I’ve been working on monthly report creation to show flow totals and pump run times for some wells.
The PLCs have flow totalizers and pump elapsed run time meters running and are reset daily. The flow totalizer and pump elapsed run time meter tags are being historized.
I have tag historian query data source configured for these tags in the report and am looking for the max values. This data is then populated in a table. I have tried all the sample size methods and various combination of the advanced settings. I get a lot of good, verified data (when compared to the actual tag data where I can still see it).
I also get some odd, patterned erroneous data. When a well was run for a short duration, I get small diminishing flow totals populated in my table for the next several succeeding days and no run time data (0). It’s very patterned across all the wells, like diminishing an even amount each day.
I also get the odd run time data with no flow total data, but that’s pretty uncommon.
Instead of dividing the flow totals by 1,000,000, I populated a test report with gallons to look at the decreasing sequences and did the math. They decrease by exactly the same amount within a sequence, down to a thousandth of a gallon. Each sequence decreases by a unique set amount, but within a sequence, same number.
Sounds like you are trying to totalize with floating point registers. As the absolute value gets larger, the amount of precision when adding small increments greatly diminishes, and you effectively reach the point where the typical increment is indistinguishable from zero (in the floating point range).

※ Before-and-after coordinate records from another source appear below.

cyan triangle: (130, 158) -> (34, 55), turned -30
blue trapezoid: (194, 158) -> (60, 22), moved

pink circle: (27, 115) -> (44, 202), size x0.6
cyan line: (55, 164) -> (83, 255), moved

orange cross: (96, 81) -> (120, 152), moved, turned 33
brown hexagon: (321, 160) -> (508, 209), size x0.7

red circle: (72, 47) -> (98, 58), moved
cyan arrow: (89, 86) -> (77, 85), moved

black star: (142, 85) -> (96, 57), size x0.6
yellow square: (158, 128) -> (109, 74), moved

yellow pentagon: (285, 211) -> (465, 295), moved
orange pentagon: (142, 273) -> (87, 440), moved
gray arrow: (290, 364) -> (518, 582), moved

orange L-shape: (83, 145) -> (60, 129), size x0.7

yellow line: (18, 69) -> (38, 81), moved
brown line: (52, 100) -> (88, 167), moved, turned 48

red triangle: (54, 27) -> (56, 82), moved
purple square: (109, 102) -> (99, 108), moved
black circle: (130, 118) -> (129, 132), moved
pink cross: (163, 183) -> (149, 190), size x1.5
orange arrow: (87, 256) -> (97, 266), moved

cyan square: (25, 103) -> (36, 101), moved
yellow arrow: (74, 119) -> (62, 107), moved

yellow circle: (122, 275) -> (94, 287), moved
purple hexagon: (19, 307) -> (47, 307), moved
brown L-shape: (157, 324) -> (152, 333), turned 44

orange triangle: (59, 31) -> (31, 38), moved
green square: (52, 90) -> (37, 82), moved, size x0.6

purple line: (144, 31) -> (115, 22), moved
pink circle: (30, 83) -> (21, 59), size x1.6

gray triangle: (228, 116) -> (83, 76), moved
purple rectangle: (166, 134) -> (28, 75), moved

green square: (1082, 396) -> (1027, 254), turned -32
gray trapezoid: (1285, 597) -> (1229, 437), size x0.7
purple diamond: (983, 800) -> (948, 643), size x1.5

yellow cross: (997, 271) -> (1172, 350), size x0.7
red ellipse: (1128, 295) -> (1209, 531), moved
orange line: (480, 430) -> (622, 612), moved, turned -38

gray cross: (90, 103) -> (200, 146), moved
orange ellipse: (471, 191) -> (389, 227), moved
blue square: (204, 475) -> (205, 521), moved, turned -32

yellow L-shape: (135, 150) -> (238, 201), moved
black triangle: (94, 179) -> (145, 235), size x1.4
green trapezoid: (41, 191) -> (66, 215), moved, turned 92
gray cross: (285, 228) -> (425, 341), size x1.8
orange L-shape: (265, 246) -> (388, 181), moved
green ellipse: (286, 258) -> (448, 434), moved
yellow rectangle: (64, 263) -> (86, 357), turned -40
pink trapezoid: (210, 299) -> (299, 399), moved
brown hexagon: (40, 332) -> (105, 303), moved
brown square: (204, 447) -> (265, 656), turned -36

The typical, relatively robust, way to avoid this requires two registers--a 32-bit integer for the whole number part of the total, and a 32-bit float for the fractional part, where the latter is constrained to 0.0 ≤ x <1.0. The PLC would multiply time interval and subject rate and add to the float. Then, if ≥ 1.0, add the whole part to the integer and keep just the fraction in the float.
Record the integer part at regular intervals, and never reset it. (Let it roll over like an odometer.)